The existence of Tumblr implies the existence of Glss and Coffe Mg
Me: we’re so compatible we finish each other’s
Him: SENTENCES
Me: you interrupt me one more time I will end you
Mom said angels are watching over me I’m just afraid they’re taking notes to make sure I go to hell.
the prophecy has been fulfilled
My mom used to beat me with a camera.
I still get flashbacks.
It’s kinda fucked up that when a horse wins a race the person who gets all the money is the guy that was just sitting the whole time.

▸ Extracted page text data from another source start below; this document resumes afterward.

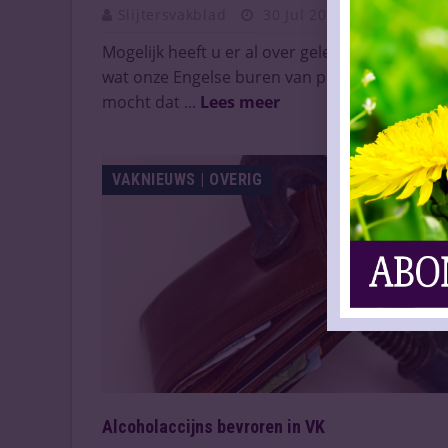
Slijtersvakblad
30 Jul 2025
Mogelijk heeft u er al over gelezen of gehoord
wat onze Engelse buren van plan zijn, maar
mocht dat ...
Lees meer
VAKNIEUWS | OVERIG
Alcoholaccijns bevroren in VK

The prize shouldn’t be $10,000 it should be like five hundred apples.
hey we’re calling off the search party. we found a different guy out there we like more
Sometimes I’ll be staring at my phone for a few minutes and be like “what was it I was doing” then I’ll be like “oh yeah I’m driving a car”
I was at the zoo and I did a monkey call to impress my kids and a monkey talked back to me so I did the call again and it did a call, back and forth, just hootin and howling to each other until I made eye contact and it was just another dad also trying to impress his kids
If you need a ride to the airport, give me at least two weeks notice so I’ll have a chance to clear my schedule and die
Heads up, cartwheels are my favorite thing to do hands down
I wonder what song The Little Mermaid was singing when she viciously ripped a clam in half to make that cute bikini top
Nine out of ten dentist recommend you renew your car warranty or your girl won’t do that thing you like!!!
God [creating centipedes]: *falls asleep with elbow on the legs button*
at the grampys, about to anounce who won the grampy award. open envelope. its grandpa!!! you did it congratulations
scared the mailman today by coming to the door naked.
Not sure if he was more surprised by that or that I knew where he lived…
Told the kids it’s gonna cost them $8/month to keep using my last name.
Cutting your own hair is a great thing to do in lockdown, because it can be fun and creative, it saves you money, and it ensures you definitely won’t want to leave the house for several weeks.
me: i think the leg needs to be amputated.
doctor: don’t worry it’s just a mosquito bite.
me: i know but it’s so itchy.
We never discuss the elephant in the room at family gatherings; my siblings just toss peanuts at me.
My black cat just ate my four leaf clover. That can’t be good…….
[autopsy]
Coroner: worst case of boogie fever ever
Three words no parent ever wants to hear when dropping their kid at a play date: “Come on in.”
When my friends come over they know to ask “may I sit here” and then we look at my dog to see if it’s OK
Sitting here reminiscing about the 3 times I went to the gym in 2019.